Monday, August 5, 2013

The power of Intuition & the world of Yoga

This past weekend I had the opportunity to go out of town with my husband and daughter. But I was torn between staying at home and having some "me" time, or go out and support my husband during his big event. I really just wanted to stay home, I was upset and distraut over my 12 year old son leaving on his own for the first time, on a 10 day trip to California. I didnt want to burden others with my bad mood, and thought the best course is to just stay home and keep my bad mood to myself.

But there in the background was this nagging feeling that I should go with my husband and my daughter. My mind wanted to stay home and pout, but in my heart was the feeling of sucking it up and just go. So I did.
It was hard to get motivated, it was even harder to deal with my slow meticulous husband, who had procrastinated so much, that caused us to be hours late (this was my frustrated mind speaking). This was just to much effort to go do something I really didnt want to go to. But I had created this pattern of listening to my intuition and yes sometimes it screams at me, and other times it whispers quietly, I had heard it and I was doing what it wished.
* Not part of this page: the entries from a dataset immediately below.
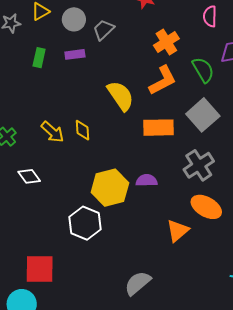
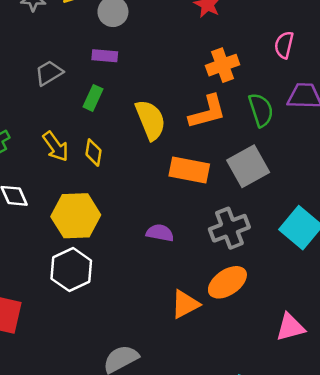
gray trapezoid: (104, 30) -> (49, 73), moved
green rectangle: (39, 58) -> (93, 98), moved
yellow hexagon: (110, 188) -> (76, 216), moved
orange ellipse: (206, 207) -> (227, 282), turned -76

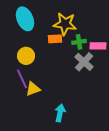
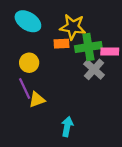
cyan ellipse: (25, 19) -> (28, 21), turned -35
green cross: (79, 42) -> (88, 47), size x1.6

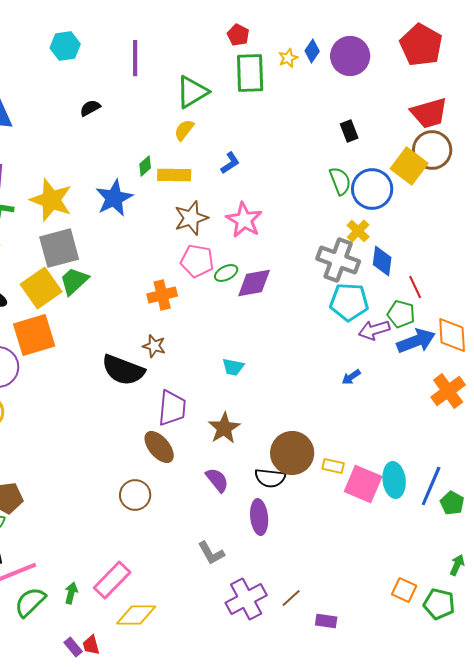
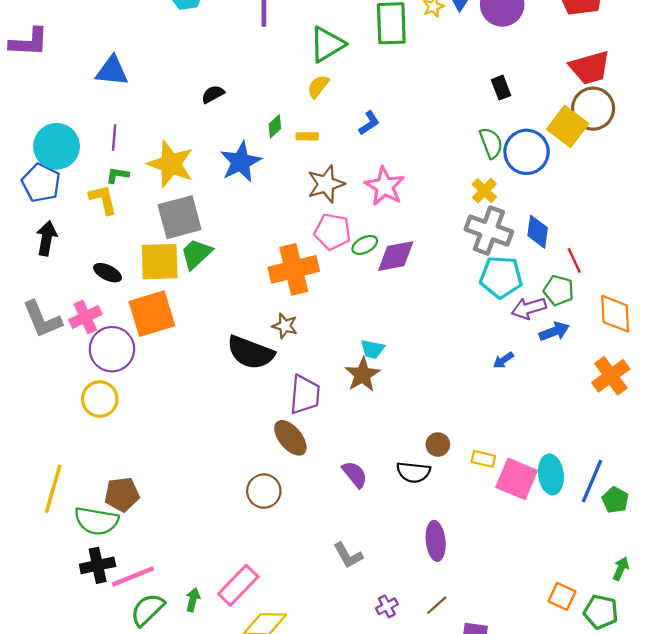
black semicircle: (90, 108) -> (213, 94), moved
yellow rectangle: (174, 175) -> (307, 136), size x0.6
yellow cross: (358, 231) -> (484, 191), moved
yellow square: (41, 288) -> (160, 262), turned 33
orange cross: (162, 295) -> (294, 269), size x1.5
blue arrow: (416, 341) -> (554, 331), moved, size x0.7
brown star: (224, 428) -> (362, 375), moved
brown circle: (292, 453) -> (438, 444), size x0.5
purple ellipse: (259, 517) -> (436, 541), moved
purple cross: (246, 599) -> (387, 606), size x0.5

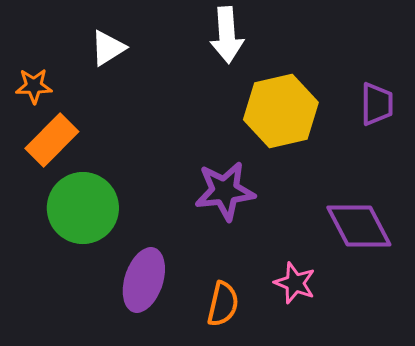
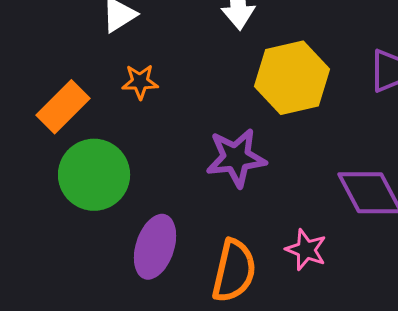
orange star: (34, 86) -> (140, 82), moved
orange semicircle: (223, 304) -> (234, 271), size x1.4

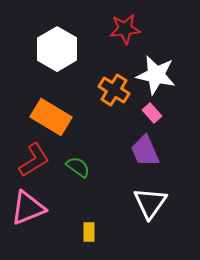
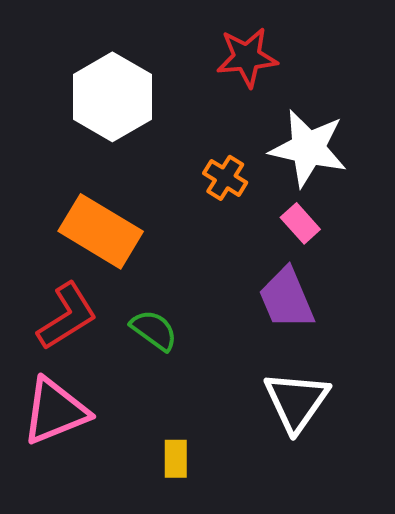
orange cross: (114, 90) -> (225, 178), size x0.7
The results had to be good, they always are when I listen to my intuition.
So off I go to my husbands event. The supportive wife, the grumpy mom, the pouty adult. I even invited one of my daughters friends, to help her have a good time, and not be stuck with grumpy mom. I did my best to mind my mouth, to completely support my husband in every way that I knew was right. I even offered to drive all the way back home and grab his forgotten items, after he realized it when we got there. (it was not an excuse to get away from them, but because it felt like the right thing to do.) It worked out that I didnt need to go, and once the stress of having to drive back home (3 more hours and then back 3 more), was over, I settled in to make our homestead for the weekend. I felt relieved about my choice, at that moment, when everything was final that I was staying.
The weekend ended up being great. We spent time with people we know that we hadnt gotten as much quality time with before, creating new bonds. I spent time relaxing, taking pictures from afar with out the stress of them being perfect. I played with some apps on my phone making the pictures pretty, being creative. I shared these pictures with our group of people, so they could all enjoy seeing themselves, at their event. I relaxed in to the basics of cooking, cleaning, and relaxing with no anticipation, but just being in the moment. Living in what is kindly referred to as "Shaniko Time". Meaning at our own time, with no stress of meeting a specific time.
The weekend came to end in the same fashion, organic, relaxed, no living in the future or the past, no leaving at a specific time. Wen enjoyed a gentle conversation on our way home. Monday morning came with a new feeling. A feeling that I havent felt since I came back from Alaska. That renewed feeling. A feeling that I can step back into my life, much more relaxed, a clearer mind, someone who felt good with where they are at, and where they are going. Someone who feels confident in making decisions. These feelings had been slowly dwindling away, since Alaska.

It dawned on me at that moment. I need more breaks. By breaks I dont mean just sitting around doing nothing. I need to be rejuvenated with change, embracing where I am in life, and kicking back enjoying where thats at. Stepping away from home is good for me. I dont have to go as far as Alaska. I can go a few hours away. Just some where, where I can enjoy the basics of life, and be ok with it.

I currently feel grateful, and aware, and am embracing this feeling. Thank you Intuition for letting me see this. Please continue to keep me aware of what I need. And Thank you for taking the time to join me on my journey.